The crucial step is identifying industries within those sectors that will benefit most. "Getting the industry right is more important than getting the stocks right," Oelschlager says. For instance, in technology, the firm focuses primarily on semiconductors, fiber optics, networking, and data storage. Equally important is knowing what to avoid. The two managers have always steered clear of business-to-consumer Internet stocks, and they recently dumped software.

"RIDICULOUS!" Semiconductor companies account for almost a third of Red Oak's portfolio. Despite a slowdown in personal-computer sales, MacKay is sticking with chips because they're the building blocks of the New Economy. Chips are used in more and more devices--cell phones, Palm Pilots, network routers--not just PCs. "All the intellectual property for these devices is headquartered within the chips," says MacKay. "Cisco may have all the routing software, but the chips are really the guts of the routers." In fact, when Intel tanked in September, the firm saw it as a buying opportunity. "A little revenue disappointment and the stock sells off by 20%--ridiculous!" Oelschlager exclaims.

That doesn't mean the funds own all the same stocks. Oelschlager is lead manager for White Oak and Pin Oak, while MacKay heads Red Oak. At White Oak, Oelschlager usually buys market leaders in each industry--Cisco (CSCO), Intel (INTC), JDS Uniphase (JDSU) in technology, Eli Lilly (LLY) in health care, and Charles Schwab (SCH) in financial services. Pin Oak buys small- to midsize companies in these same sectors (some have grown into large-cap companies, because Pin Oak rarely sells).
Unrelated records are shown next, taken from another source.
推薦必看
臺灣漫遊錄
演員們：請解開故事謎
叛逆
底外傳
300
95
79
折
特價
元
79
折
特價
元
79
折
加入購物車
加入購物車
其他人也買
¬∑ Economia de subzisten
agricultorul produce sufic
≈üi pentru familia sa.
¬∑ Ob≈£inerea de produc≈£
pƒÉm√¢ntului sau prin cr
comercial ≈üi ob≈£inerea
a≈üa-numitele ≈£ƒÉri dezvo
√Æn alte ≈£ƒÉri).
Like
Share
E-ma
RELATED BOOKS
It owns Digex (DIGX) in technology, Express Scripts (EXRX) in health care, and MBNA (KRB) in financial services.

For Red Oak, MacKay tries to capture the entire growth of an industry by "playing the food chain." For instance, EMC (EMC) dominates data storage, so White Oak and Red Oak own it. "EMC's the core," MacKay says. "They've got a long-term track record and a good management team. Then there's a big push toward attaching storage to networks. Brocade Communications (BRCD) and Network Appliance (NTAP) are emerging as clear winners." Red Oak and Pin Oak own both. And Red Oak owns JNI (JNIC), a component supplier to Network and Brocade.
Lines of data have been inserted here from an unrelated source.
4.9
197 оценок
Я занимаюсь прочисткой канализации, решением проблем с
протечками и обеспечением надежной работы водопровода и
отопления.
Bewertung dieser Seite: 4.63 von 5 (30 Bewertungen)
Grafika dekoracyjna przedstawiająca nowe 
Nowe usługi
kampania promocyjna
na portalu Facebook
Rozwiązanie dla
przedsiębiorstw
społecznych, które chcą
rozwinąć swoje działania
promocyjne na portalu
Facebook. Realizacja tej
All three funds own networking leader Cisco Systems, which Oak first bought when it went public in 1990. It has rarely sold a share; adjusted for splits, its cost basis is 7 cents. But networking is changing, MacKay says. "You can't ignore Juniper Networks (JNPR) or Foundry Networks (FDRY) today. They're more successful than Cisco selling to phone companies." Red and Pin Oaks own Juniper and Foundry. But White Oak sticks with Cisco.

MacKay and Oelschlager typically hold positions four to six years. That strategy reduces taxable distributions. When they do sell a stock, it's usually because they've lost faith in the entire industry. Early this year, MacKay dumped most of his PC stocks because he felt PCs have become commodities vulnerable to price wars. He replaced them with Web infrastructure stocks Juniper, Brocade, and Broadcom (BRCM).
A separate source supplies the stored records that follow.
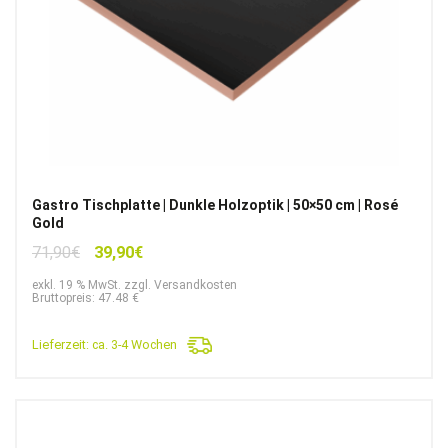
Gastro Tischplatte | Dunkle Holzoptik | 50×50 cm | Rosé
Gold
Ursprünglicher
Aktueller
71,90
€
39,90
€
Preis
Preis
exkl. 19 % MwSt. zzgl. Versandkosten
war:
ist:
Bruttopreis: 47.48 €
71,90€
39,90€.
Lieferzeit:
ca. 3-4 Wochen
A highly concentrated portfolio has its risks: The collapse of one or two stocks can clobber the fund's returns. When Applied Materials (AMAT) and Intel tanked in September, White Oak lost 5% in three days. But holding industry leaders can cushion downturns. Red Oak held up better than most tech funds, for instance, in last April's crash. "We didn't get caught in a lot of second- and third-tier names," MacKay says. "We were down 30%. The Nasdaq was down 40%."

Oelschlager and MacKay aren't about to abandon the tech party. By yearend, Oak plans to launch Black Oak Emerging Technology Fund. That will move the firm further down the food chain, to smaller companies. Sounds riskier, but who'd have thought two guys from Akron would emerge as some of the best tech investors around?